Search the records below for the word "https" and show every line where it occurs.

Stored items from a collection
>>>
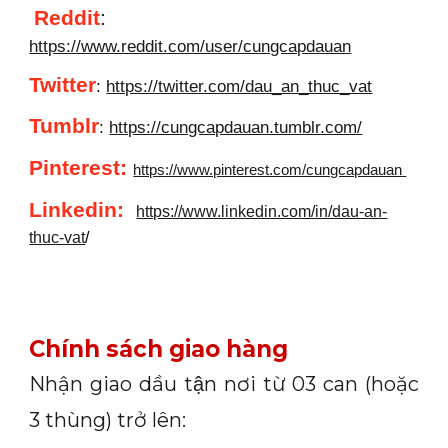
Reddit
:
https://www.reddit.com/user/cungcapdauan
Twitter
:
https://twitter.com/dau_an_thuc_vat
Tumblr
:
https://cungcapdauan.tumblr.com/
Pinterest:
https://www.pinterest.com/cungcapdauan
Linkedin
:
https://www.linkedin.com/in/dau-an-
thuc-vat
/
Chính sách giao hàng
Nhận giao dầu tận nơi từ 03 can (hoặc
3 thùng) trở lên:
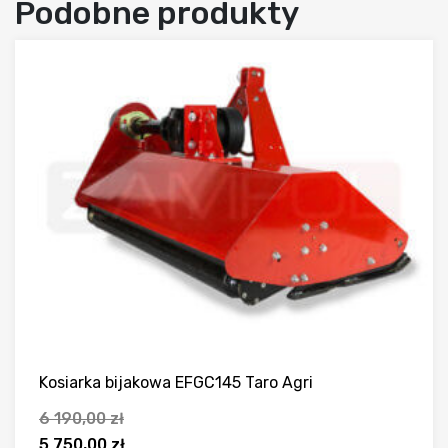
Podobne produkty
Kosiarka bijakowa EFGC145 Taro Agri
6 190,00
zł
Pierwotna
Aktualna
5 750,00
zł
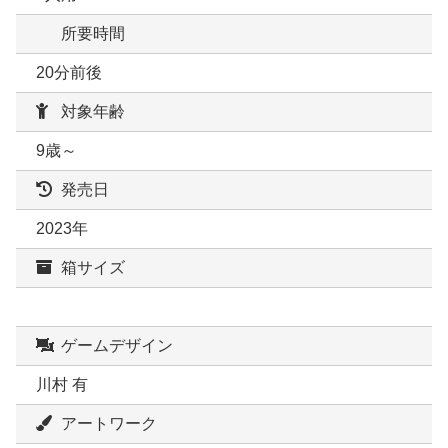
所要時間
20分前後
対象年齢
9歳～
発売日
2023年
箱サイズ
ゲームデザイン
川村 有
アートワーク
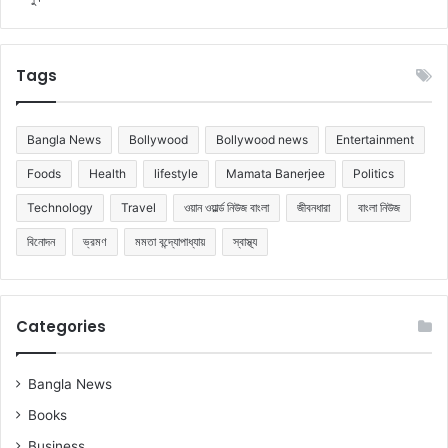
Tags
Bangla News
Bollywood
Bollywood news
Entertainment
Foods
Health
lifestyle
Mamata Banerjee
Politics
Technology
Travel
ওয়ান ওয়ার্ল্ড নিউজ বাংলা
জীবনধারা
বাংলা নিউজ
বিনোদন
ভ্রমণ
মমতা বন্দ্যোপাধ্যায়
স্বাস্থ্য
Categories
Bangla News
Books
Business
<<<
>>>
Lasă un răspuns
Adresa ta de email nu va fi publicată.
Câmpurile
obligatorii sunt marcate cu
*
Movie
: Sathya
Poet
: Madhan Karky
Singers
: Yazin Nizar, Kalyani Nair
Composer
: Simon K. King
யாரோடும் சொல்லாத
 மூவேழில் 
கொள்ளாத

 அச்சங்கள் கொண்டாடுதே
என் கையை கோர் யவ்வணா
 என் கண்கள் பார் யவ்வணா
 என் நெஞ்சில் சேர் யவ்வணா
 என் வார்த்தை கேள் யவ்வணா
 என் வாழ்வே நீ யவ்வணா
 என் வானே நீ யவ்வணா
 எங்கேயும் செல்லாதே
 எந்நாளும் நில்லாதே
<<<
>>>
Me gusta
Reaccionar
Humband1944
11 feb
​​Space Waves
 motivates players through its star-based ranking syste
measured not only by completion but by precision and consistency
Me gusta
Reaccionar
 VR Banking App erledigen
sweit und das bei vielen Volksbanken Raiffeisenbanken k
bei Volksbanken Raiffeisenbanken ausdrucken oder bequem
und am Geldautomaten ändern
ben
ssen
<<<
Answer for the task
https://www.reddit.com/user/cungcapdauan
https://twitter.com/dau_an_thuc_vat
https://cungcapdauan.tumblr.com/
https://www.pinterest.com/cungcapdauan
https://www.linkedin.com/in/dau-an-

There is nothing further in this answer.